### The task
Count the lines in the entries that contain "input". Say the number and nothing more.

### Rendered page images

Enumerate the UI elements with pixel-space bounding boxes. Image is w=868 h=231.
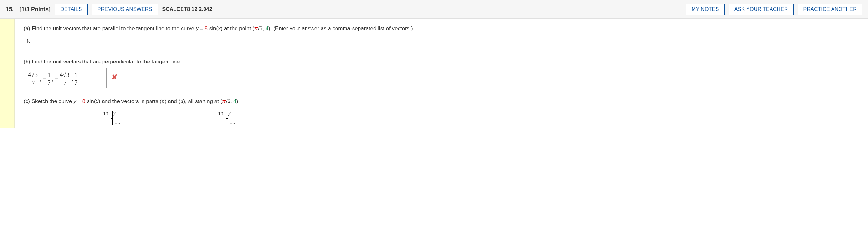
part-a-text3: /6, [258,26,266,32]
n4: 1 [74,72,79,79]
part-a-text1: (a) Find the unit vectors that are paral… [24,26,196,32]
graph2-yaxis [227,111,228,125]
graph2-yscale: 10 [218,109,223,118]
n2: 1 [46,72,52,79]
n1a: 4 [28,72,31,78]
n1b: 3 [34,72,38,78]
graph1-curve-hint: ⌒ [115,121,121,128]
question-content: (a) Find the unit vectors that are paral… [15,18,868,128]
previous-answers-button[interactable]: PREVIOUS ANSWERS [92,3,158,15]
question-header: 15. [1/3 Points] DETAILS PREVIOUS ANSWER… [0,0,868,18]
part-c-coeff: 8 [83,98,85,104]
d1: 7 [31,79,35,86]
part-c-text2: and the vectors in parts (a) and (b), al… [102,98,222,104]
graph2-ylabel: y [228,108,231,117]
practice-another-button[interactable]: PRACTICE ANOTHER [798,3,863,15]
part-c-text3: /6, [226,98,234,104]
part-a-eq: = [200,26,205,32]
graph1-yscale: 10 [103,109,108,118]
part-c-close: ) [98,98,100,104]
graph1-ylabel: y [113,108,116,117]
frac-3: 4√3 7 [59,72,71,86]
graph-row: y 10 ⌒ y 10 ⌒ [24,109,859,125]
sep1: , − [40,74,46,84]
part-a-answer-value: k [27,38,30,45]
d3: 7 [63,79,67,86]
part-a-pi: π [254,26,258,32]
part-c-text1: (c) Sketch the curve [24,98,73,104]
graph2-tick2 [226,118,227,119]
part-a-text2: at the point ( [224,26,254,32]
part-c-pi: π [222,98,226,104]
part-a-four: 4 [266,26,269,32]
part-c-y: y [73,98,76,104]
graph1-yaxis [113,111,113,125]
part-c-four: 4 [233,98,236,104]
frac-1: 4√3 7 [27,72,39,86]
part-a-close: ) [221,26,223,32]
part-b-answer-input[interactable]: 4√3 7 , − 1 7 , − 4√3 7 , 1 [24,68,107,88]
part-a: (a) Find the unit vectors that are paral… [24,24,859,48]
part-a-y: y [196,26,199,32]
part-a-answer-input[interactable]: k [24,35,62,48]
question-points: [1/3 Points] [20,6,51,13]
ask-teacher-button[interactable]: ASK YOUR TEACHER [729,3,794,15]
sqrt1: √3 [31,72,38,78]
part-c: (c) Sketch the curve y = 8 sin(x) and th… [24,97,859,125]
graph2-curve-hint: ⌒ [229,121,236,128]
part-c-eq: = [78,98,83,104]
part-b-text: (b) Find the unit vectors that are perpe… [24,57,859,66]
part-a-sin: sin( [209,26,218,32]
part-b-answer-value: 4√3 7 , − 1 7 , − 4√3 7 , 1 [27,72,79,86]
details-button[interactable]: DETAILS [55,3,88,15]
sep3: , [71,74,73,84]
my-notes-button[interactable]: MY NOTES [686,3,724,15]
part-c-x: x [96,98,98,104]
graph2-tick1 [226,113,227,113]
part-c-text4: ). [237,98,240,104]
frac-4: 1 7 [74,72,79,85]
content-row: (a) Find the unit vectors that are paral… [0,18,868,128]
graph1-tick2 [111,118,113,119]
part-b: (b) Find the unit vectors that are perpe… [24,57,859,88]
part-a-text4: ). (Enter your answer as a comma-separat… [269,26,413,32]
left-highlight-strip [0,18,15,128]
incorrect-icon: ✘ [112,73,117,81]
part-c-sin: sin( [87,98,96,104]
n3b: 3 [66,72,70,78]
d2: 7 [46,79,52,85]
d4: 7 [74,79,79,85]
frac-2: 1 7 [46,72,52,85]
sqrt2: √3 [63,72,70,78]
part-a-x: x [218,26,221,32]
part-a-coeff: 8 [205,26,208,32]
question-reference: SCALCET8 12.2.042. [162,6,214,12]
graph1-tick1 [111,113,113,113]
question-number: 15. [6,6,14,13]
sep2: , − [52,74,58,84]
n3a: 4 [60,72,63,78]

### Solved exercise
2